TÊTE À TÊTE AVEC MATTHIEU BORDES, DIRECTEUR GÉNÉRAL DU CHÂTEAU LAGRANGE...
A la tête du 2e plus grand Cru Classé du Médoc, Matthieu Bordes nous confie en tête à tête sa vision du vin, des Grands Crus et de l’avenir du Château Lagrange.
Quelle est la définition d’un Grand Cru selon vous ? Un Grand Cru se caractérise par sa singularité, son côté unique et historique. Il se doit d’être représentatif et respectueux du terroir qui l’a fait naître. C’est à mon sens un modèle d’élégance, de finesse et d’intemporalité qui a le devoir de cultiver l’excellence et susciter le rêve pour les amateurs du vin du monde entier.
Comment voyez-vous les Grands Crus de Bordeaux dans 10 ans ? D’un aspect technique, les Crus de Bordeaux sont à la pointe depuis une vingtaine d’année maintenant. La qualité des vins qui y sont produits est unique au monde. Il n’y a plus de millésimes médiocres, on observe même une succession de millésimes exceptionnels depuis une dizaine d’année. C’est euphorisant mais cela nous interpelle également pour l’avenir et notamment la gestion du vignoble face au réchauffement climatique. Nous avons beaucoup de Cabernet Sauvignon, et de Petit Verdot à Lagrange qui entre de plus en plus dans la composition de nos vins sur ces millésimes plus chauds et plus secs, mais que dire des merlots où les degrés dépassent régulièrement les 15%.
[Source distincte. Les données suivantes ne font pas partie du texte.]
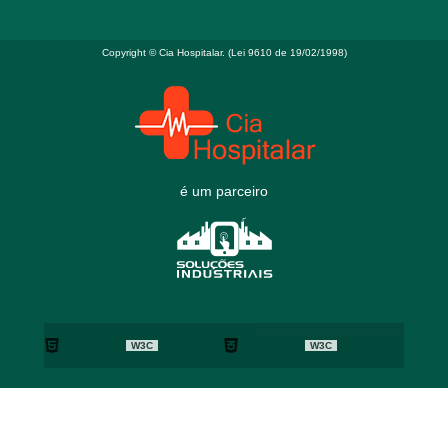
Copyright © Cia Hospitalar. (Lei 9610 de 19/02/1998)
é um parceiro
W3C
W3C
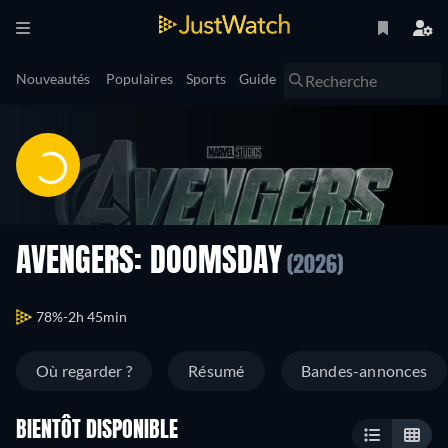
Nouveautés
Populaires
Sports
Guide
AVENGERS: DOOMSDAY
(2026)
78%
2h 45min
Où regarder ?
Résumé
Bandes-annonces
BIENTÔT DISPONIBLE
Nous devons anticiper ces changements dans la restructuration de nos vignobles pour la pérennité du terroir et des vins. Il faut conserver l’élégance et la fraîcheur qui ont fait la renommée de Bordeaux et permettent à nos bouteilles de traverser le temps. La question environnementale, insufflée depuis 35 ans par le groupe Suntory, sera aussi un des enjeux majeurs des prochaines années. Les Grands Crus se doivent d’être exemplaires dans ce domaine. Lagrange fût le premier Château à Bordeaux en 2005 à faire son bilan carbone, nous sommes certifiés domaine Haute Valeur Environnement 3, le niveau le plus haut et ISO 14001. Nous menons des essais en Biodynamie depuis plus de 10 ans, la minimisation de l’empreinte écologique est une préoccupation quotidienne et cela s’accélèrera à l’avenir.
Les Grands Crus ouvrent leurs portes aux visiteurs du monde entier, voyagent à la rencontre des amateurs aux quatre coins du globe. Ce besoin de proximité, d’échange, de transparence et d’ouverture s’amplifiera également.
Quelle est votre vision pour Château Lagrange, votre ambition ? La ligne de conduite n’a pas changé, il faut croire que le groupe familial était visionnaire au début des années 80. Nous continuerons à privilégier avant tout la qualité de nos vins, son identité, son terroir : c’est notre priorité sur l’ensemble des 142 ha du domaine.
Nous ne sommes que de passage sur l’échelle du temps d’un cru comme Lagrange vieux de plus de 400 ans. Il est donc de mon devoir d’en assurer la pérennité et de transmettre ce patrimoine en étant le plus respectueux possible du terroir, des vins et de l’environnement. Nous construisons un 4èmechai à barrique recouvert de panneaux photovoltaïques qui permettra d’autoproduire environ 15% de notre consommation électrique. Nous travaillons sur la réduction des intrants ainsi que des consommations d’eau et énergies fossiles… La diminution de l’empreinte écologique restera incontestablement une de nos priorités.
Les vins sont d’une qualité incroyable, pures, précis et racés. Nous travaillons dans ce sens en offrant des vins avec une fenêtre de dégustation plus grande. La maturité des raisins obtenus, rendue possible par les investissements et la technicité du Cru, permet d’optimiser le potentiel qualitatif de nos raisins et d’obtenir des vins approchables plus rapidement sans perdre leur capacité au vieillissement. Nos vins sont distribués dans plus de 65 pays, nous souhaitons pouvoir offrir à nos clients beaucoup de plaisir lorsqu’ils dégustent nos vins et une expérience unique lorsqu’ils viennent nous rendre visite.